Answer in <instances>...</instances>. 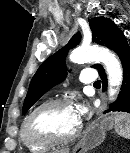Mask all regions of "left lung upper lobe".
Returning <instances> with one entry per match:
<instances>
[{"label":"left lung upper lobe","instance_id":"1","mask_svg":"<svg viewBox=\"0 0 130 153\" xmlns=\"http://www.w3.org/2000/svg\"><path fill=\"white\" fill-rule=\"evenodd\" d=\"M89 26L92 31V41L103 46H106L109 39L120 32V29L117 28V25L112 20L104 17L91 18L89 20ZM80 40L81 34L78 32L70 39L67 46L61 48L40 65L31 80L23 104V114L26 113L45 92L65 79L67 75L65 57L68 49L77 46ZM92 67L98 70L101 65L94 64Z\"/></svg>","mask_w":130,"mask_h":153}]
</instances>
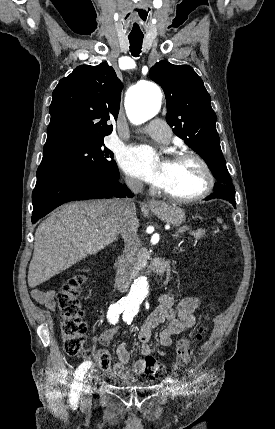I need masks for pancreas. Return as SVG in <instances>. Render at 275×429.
Wrapping results in <instances>:
<instances>
[{"instance_id":"pancreas-1","label":"pancreas","mask_w":275,"mask_h":429,"mask_svg":"<svg viewBox=\"0 0 275 429\" xmlns=\"http://www.w3.org/2000/svg\"><path fill=\"white\" fill-rule=\"evenodd\" d=\"M205 234H206V231H205V230H202V229H199V230H196V231L191 232V235H193V236H194L195 240H199V239H201V238L205 237ZM180 251H181V250H180ZM141 258H142L143 260L145 259V257H144V256H142Z\"/></svg>"}]
</instances>
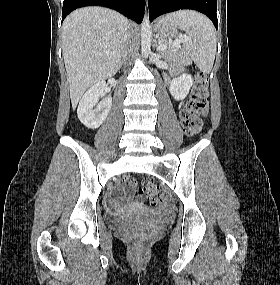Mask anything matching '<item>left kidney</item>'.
I'll use <instances>...</instances> for the list:
<instances>
[{"instance_id":"obj_1","label":"left kidney","mask_w":280,"mask_h":285,"mask_svg":"<svg viewBox=\"0 0 280 285\" xmlns=\"http://www.w3.org/2000/svg\"><path fill=\"white\" fill-rule=\"evenodd\" d=\"M193 84L191 75L182 74L177 78H173L170 83V93L175 100H183Z\"/></svg>"}]
</instances>
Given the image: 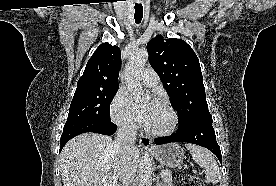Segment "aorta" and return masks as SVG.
Instances as JSON below:
<instances>
[{"instance_id": "1", "label": "aorta", "mask_w": 276, "mask_h": 186, "mask_svg": "<svg viewBox=\"0 0 276 186\" xmlns=\"http://www.w3.org/2000/svg\"><path fill=\"white\" fill-rule=\"evenodd\" d=\"M148 61L147 51H137L131 54L125 66V84L136 102L146 100L141 83V72ZM152 161L145 154L139 164V186H151Z\"/></svg>"}]
</instances>
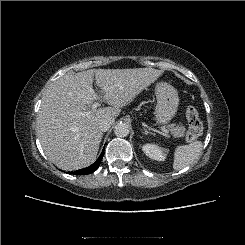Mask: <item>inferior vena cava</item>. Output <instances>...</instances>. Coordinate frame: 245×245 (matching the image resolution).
Returning a JSON list of instances; mask_svg holds the SVG:
<instances>
[{
    "label": "inferior vena cava",
    "instance_id": "602c4592",
    "mask_svg": "<svg viewBox=\"0 0 245 245\" xmlns=\"http://www.w3.org/2000/svg\"><path fill=\"white\" fill-rule=\"evenodd\" d=\"M113 123H114V119L113 118L102 119L99 122V128H100L101 131L106 132L107 130H109V128L112 126Z\"/></svg>",
    "mask_w": 245,
    "mask_h": 245
}]
</instances>
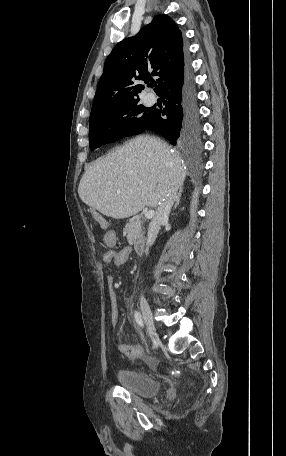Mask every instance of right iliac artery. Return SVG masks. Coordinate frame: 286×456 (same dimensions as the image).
I'll return each instance as SVG.
<instances>
[{
    "mask_svg": "<svg viewBox=\"0 0 286 456\" xmlns=\"http://www.w3.org/2000/svg\"><path fill=\"white\" fill-rule=\"evenodd\" d=\"M134 317H135L136 323H137L141 328H144V322H143L142 316H141V314H140L138 311H135Z\"/></svg>",
    "mask_w": 286,
    "mask_h": 456,
    "instance_id": "right-iliac-artery-1",
    "label": "right iliac artery"
}]
</instances>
════════════════════
Task instructions:
Set out nothing but the lines from the line with "Mask every instance" through the end of the material, reproduced exactly, both ends included, pictures omitted.

Output for this task:
Mask every instance of right iliac artery. Return SVG masks. Coordinate frame: 286×456 (same dimensions as the image).
I'll return each instance as SVG.
<instances>
[{
    "mask_svg": "<svg viewBox=\"0 0 286 456\" xmlns=\"http://www.w3.org/2000/svg\"><path fill=\"white\" fill-rule=\"evenodd\" d=\"M134 317H135L136 323H137L141 328H144V322H143L142 316H141V314H140L138 311H135Z\"/></svg>",
    "mask_w": 286,
    "mask_h": 456,
    "instance_id": "right-iliac-artery-1",
    "label": "right iliac artery"
}]
</instances>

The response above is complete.